This is not to say that her negotiating tactics are entirely without emotion. In a visceral mini-monologue, she recalls attempting to understand what Sir John goes through in his voyages through cold climates by standing outside in the snow for as long as she could bear. After taking off her shoes, she says, she made it two minutes. Could even a seasoned sailor like her husband withstand far worse conditions for “more than a million minutes,” as he has already? “No one can convince me optimism or confidence are warm enough,” she adds bitterly.
Nor does the fact that all these men have themselves survived such perils speak to Sir John’s chance of success, which Lady Jane again unpacks in elegantly cutting fashion. “Most of you gentlemen have written your memoirs — I’ve read them,” she says. “The past tense is a very sturdy thing. It’s earned, but it does take for granted that one has survived. The present is a different case entirely.” Couple this neat explanation of survival bias with Jane and Sophia’s earlier demonstration that they know all about the geography of the region where Sir John is stranded, thank you very much, and the perversity of their dilemma — trying to convince these unfeeling men of dangers they themselves understand even better, despite their lack of first-hand experience — becomes clear.
In the end, Lady Jane and Sophia walk away with nothing, unless you count the promise to search for the missing ships in three years. The building is visibly cold as they proceed to the exit, discussing the launch of their own privately funded rescue expedition instead. The smart staging, incisive writing, and deft acting transform a normally thankless role in a strictly utilitarian plot beat — worried wife begs for help — into something active, engaging, revealing. It makes Lady Jane a person, not a type. Frankly, it puts almost every other worried-wife scene I can think of to shame.
The episode’s other standout scene similarly conveys complexity and nuance in the face of life-or-death stakes that lesser work would use as an excuse to simplify and dumb things down. As the ice tightens its grip on the badly listing Terror and its more stable sister ship Erebus, booze is following suit with newly minted commander Captain Crozier, while the predatory bear-thing whittles away at the ships’ crews with ruthless efficiency. (And showmanship; how else to describe its staging of the bisected remains of two different sailors on deck, one on top of the other, to simulate a single living person?) So you almost don’t blame roguish Cornelius Hickey, whose point of view gives us our first halfway decent look at the arctic creature, for calling an audible and mounting a mission to capture Lady Silence, whose camp within sight of the ships has been tolerated for months but whose link to the bear some of the men are beginning to question. At least it’s a break from the monotony of slow destruction.

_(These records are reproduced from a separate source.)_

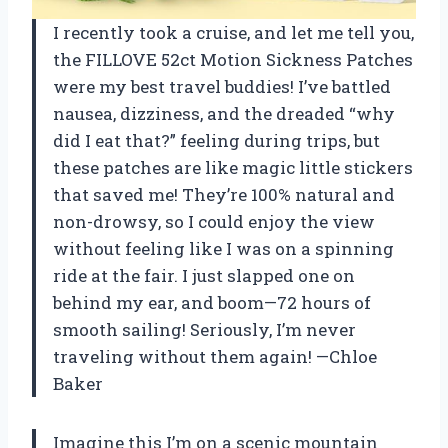
I recently took a cruise, and let me tell you,
the FILLOVE 52ct Motion Sickness Patches
were my best travel buddies! I’ve battled
nausea, dizziness, and the dreaded “why
did I eat that?” feeling during trips, but
these patches are like magic little stickers
that saved me! They’re 100% natural and
non-drowsy, so I could enjoy the view
without feeling like I was on a spinning
ride at the fair. I just slapped one on
behind my ear, and boom—72 hours of
smooth sailing! Seriously, I’m never
traveling without them again! —Chloe
Baker
Imagine this I’m on a scenic mountain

But good god, does it piss off Captain Crozier. Undoubtedly, Francis sees much of himself in Mr. Hickey — too much. They’re both Irish, but Hickey can pass as English while Crozier cannot, to his personal and professional detriment. Hickey led an expedition to battle the bear menace and succeeded, while Crozier’s ended in the disastrous death of the ship’s boy he took with him to keep the kid from feeling too frightened. Hickey went AWOL in hopes of helping the crew, something Crozier himself had planned to do before Sir John’s death and his own assumption of command rendered the point moot and made his decision to send out a rescue party an official act instead of insubordination. Hell, Hickey only did what Francis and his second, Sir James Fitzjames, were preparing to do themselves: bring Lady Silence back to the ship to question her about the creature. But he did it with none of the noblesse oblige they’d have undoubtedly brought to their interactions with the Inuit woman — and the juxtaposition of this episode with another flashback to Francis’s rejection by Sophia and Lady Jane implies an emotional connection to that humiliation, too.
“You’re in command,” Sir James told the Captain earlier in the episode; “Of what?” Crozier sneered back, half in his cups. But Mr. Hickey’s kidnapping of Silence at last gives the Captain something he feels passionate about commanding: punishment. Hickey’s co-conspirators are lashed ten times each across the back.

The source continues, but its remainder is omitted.